We thank the reviewer for the comments. Please find our response below.

1. The evaluation metric (perplexity) is not a good metric. Can you add numbers for standard LLM evals like MMLU, hellaswag and so on?

While perplexity is a commonly used metric for evaluating language models, we acknowledge that additional downstream evaluations can further strengthen our work. In response, we have incorporated zero-shot evaluations on standard benchmarks including PIQA, MMLU, HellaSwag, ARC-Easy, ARC-Challenge, and CommonsenseQA, following the recent implementation in the OLMO codebase. The results are shown below. Thank you for suggesting; we will add the benchmark results in the revision.

Model	PIQA	HellaSwag	ARC-Easy	ARC-Challenge	Commonsense QA	MMLU_var	Avg
1B baseline	73.57	60.93	69.47	31.76	48.73	37.61	53.67
1.9B baseline	75.31	65.86	74.21	36.78	49.71	38.64	56.75
1B + 10M f-grams	73.95	63.58	70.35	32.09	49.96	39.25	54.86
1.3B + 10M f-grams	75.04	65.52	75.26	36.44	49.96	38.54	56.79
1B + 1B f-grams	75.31	67.05	72.45	36.44	50.78	39.97	57.00

Applying SCONE, i.e., adding f-gram embeddings, does not increase inference FLOPS and requires only off-accelerator storage. Notably, the 1.9B baseline incurs roughly twice the inference FLOPS of the 1B model. The downstream evaluation results align with the perplexity trends and further reinforce our main claims.

2. Can you clarify how the system works during inference? If I decode 3 tokens from the base vocabulary and find that they match an n-gram from the f-gram model, should the model recompute the k,v-cache for these three tokens with the embeddings from the matched n-gram?

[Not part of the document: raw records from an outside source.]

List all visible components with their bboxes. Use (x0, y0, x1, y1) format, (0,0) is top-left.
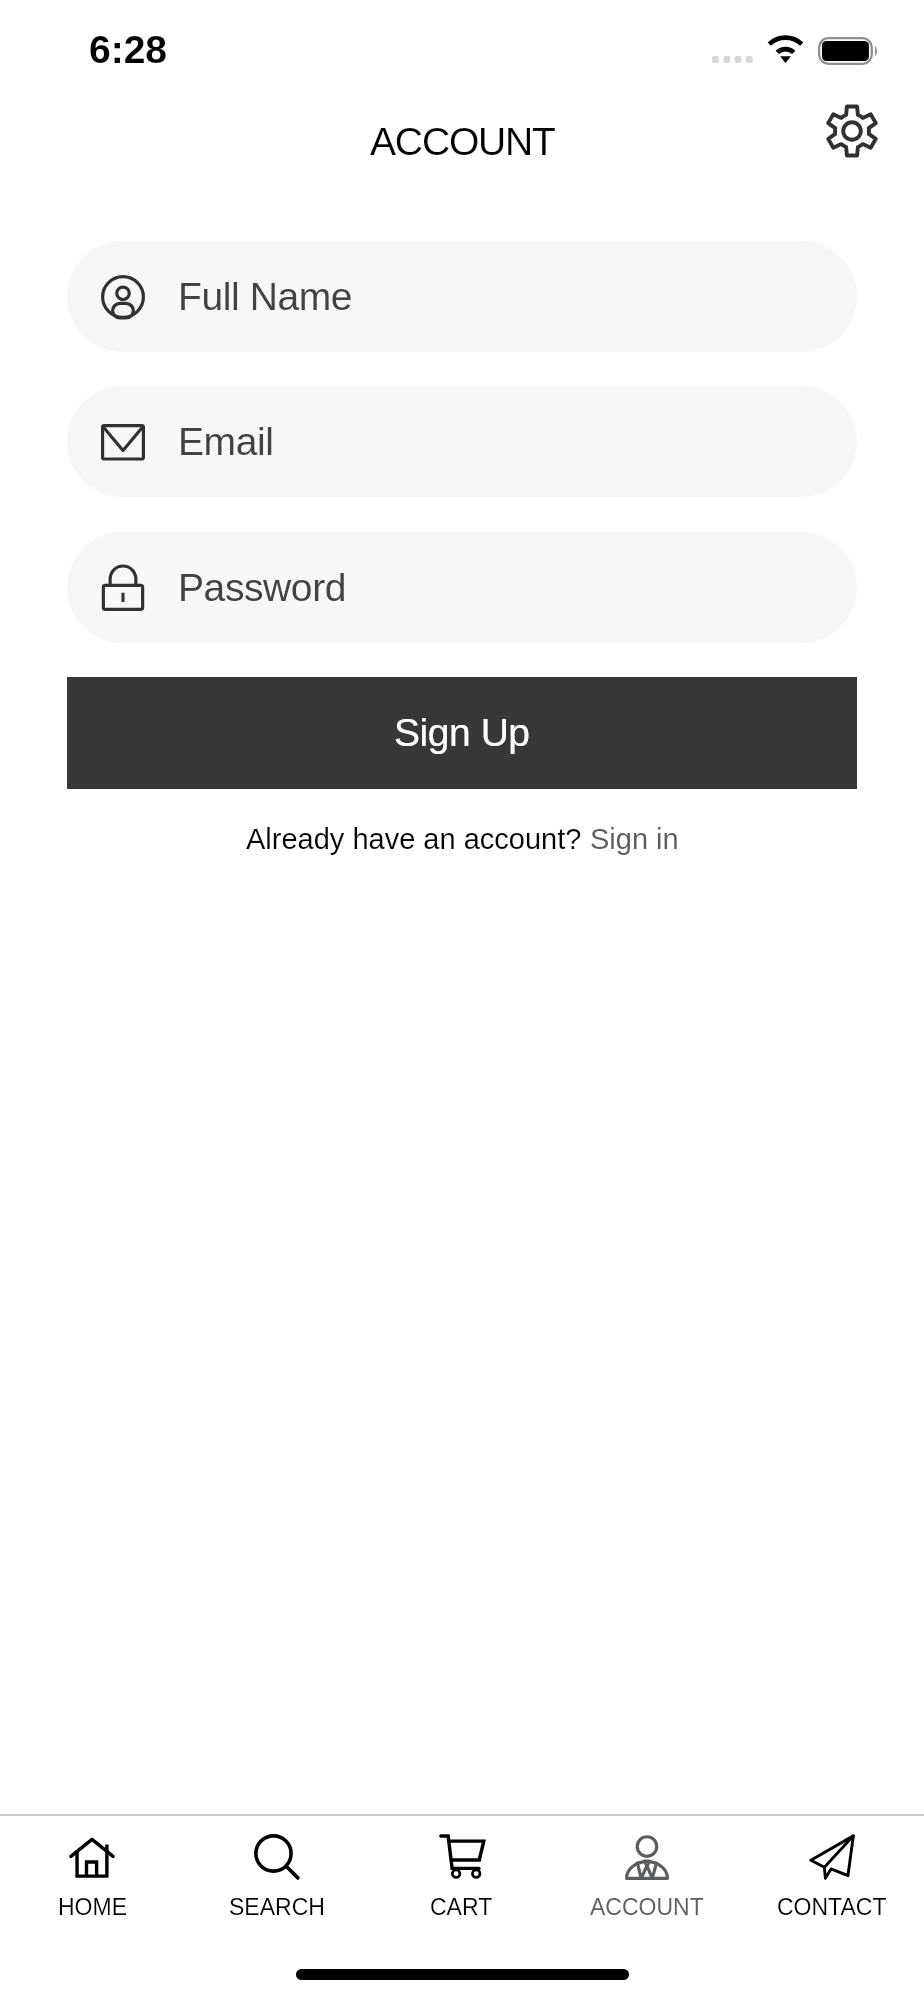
button[interactable]: ACCOUNT (554, 1816, 739, 1959)
button[interactable]: Sign in (590, 823, 679, 855)
staticText: Sign in (590, 823, 679, 855)
staticText: ACCOUNT (370, 120, 555, 164)
staticText: Sign Up (394, 711, 530, 755)
staticText: CONTACT (777, 1894, 887, 1920)
staticText: Full Name (178, 275, 353, 319)
staticText: 6:28 (89, 28, 168, 72)
staticText: CART (430, 1894, 493, 1920)
staticText: HOME (58, 1894, 127, 1920)
staticText: Password (178, 566, 347, 610)
staticText: Email (178, 420, 274, 464)
staticText: SEARCH (229, 1894, 325, 1920)
staticText: Already have an account? (246, 823, 590, 855)
button[interactable]: CONTACT (739, 1816, 924, 1959)
button[interactable]: Email (67, 386, 857, 497)
button[interactable]: Sign Up (67, 677, 857, 789)
button[interactable]: Password (67, 532, 857, 643)
button[interactable]: Full Name (67, 241, 857, 352)
button[interactable]: HOME (0, 1816, 184, 1959)
button[interactable]: SEARCH (184, 1816, 369, 1959)
button[interactable]: CART (369, 1816, 554, 1959)
button[interactable]: Settings (819, 98, 885, 164)
staticText: ACCOUNT (590, 1894, 704, 1920)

To clarify, SCONE does not require recomputing the (k,v) cache during inference. Instead, it fetches the f-gram embedding for each decoded token individually. For example, if the current context is [t0, t1] and the newly decoded token is t2, and we find a match for [t0, t1, t2] in the f-gram embedding layer, we use the f-gram embedding of [t0, t1, t2] as the input embedding for t2 in the main model. This f-gram embedding of [t0, t1, t2] corresponds to the embedding of the last token embedding in the output of the f-gram model (precomputed for [t0, t1, t2]) and only involves simple lookups during inference. If it helps, we can add this example in the revision.

最终决定Reject

2025-05-01

The paper proposed a novel method to scale the number of parameters in the input embedding layer. Given a set of vocabulary and a corpus, a set of frequent n-grams are obtained as extra vocabulary. Each n-gram is assigned with an embedding vector to enhance the input embedding for LM. Experiment results show that this method improves model performance for small scale models without increasing the parameter count that involved in compute.

While the paper provided relatively novel path for scaling language model. The experiments are limited to smaller scales (less than 2B). It's unclear whether it will help some more practical model size, such as larger than 7B. It would be good to see if the proposed method could be used to improve existing larger language model.